Extensive and complete documentation must be submitted for obtaining a marketing authorization of an investigational medicinal product in the European Union, Japan, or the United States. One of the most critical of the documents submitted as part of the Common Technical Document, masterpiece of a marketing authorization application, is the Clinical Study Report, which represents the integrated full report of efficacy and safety data for an individual study of a therapeutic or diagnostic agent. The content and format of a Clinical Study Report is recommended by the International Conference on Harmonization of Technical Requirements for Registration of Pharmaceuticals for Human Use (ICH) guideline E3 on Structure and Content of Clinical Study Reports, which was approved in 1996. Some of the studies conducted during product development may ultimately not contribute to the evaluation of the effectiveness of a product for a specific indication. In these cases, abbreviated Clinical Study Reports are required to be submitted to the regulatory authorities. However, the ICH E3 guideline only provides information on the structure and content of full Clinical Study Reports. A guideline issued by the Food and Drug Administration of the United States in 1999 is the only document available from a regulatory authority that recommends which sections can be included in an abbreviated Clinical Study Report. This article describes which sections have to be included in abbreviated Clinical Study Reports written during clinical development of new medicinal products for human use.
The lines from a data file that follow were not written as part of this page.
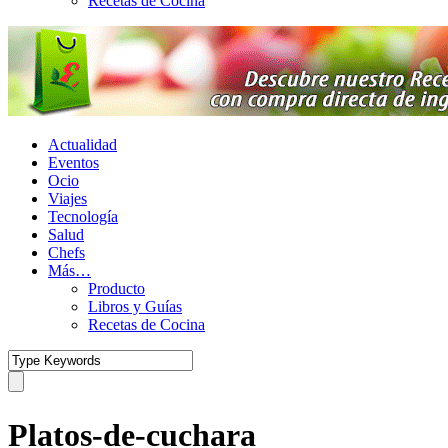
Recetas de Cocina
Actualidad
Eventos
Ocio
Viajes
Tecnología
Salud
Chefs
Más…
Producto
Libros y Guías
Recetas de Cocina
Platos-de-cuchara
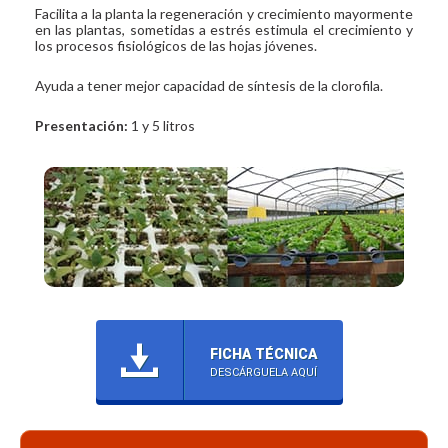
Facilita a la planta la regeneración y crecimiento mayormente
en las plantas, sometidas a estrés estimula el crecimiento y
los procesos fisiológicos de las hojas jóvenes.
Ayuda a tener mejor capacidad de síntesis de la clorofila.
Presentación:
1 y 5 litros
FICHA TÉCNICA
DESCÁRGUELA AQUÍ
Marketing authorizations for investigational medicinal products: common technical document and clinical study reports
Extensive and complete documentation must be presented for a marketing authorization of an investigational medicinal product (IMP) for human use in the European Union (EU), Japan, or the United States. The documentation to be submitted to the regulatory authorities has to prove the quality, safety, and efficacy of the new drug.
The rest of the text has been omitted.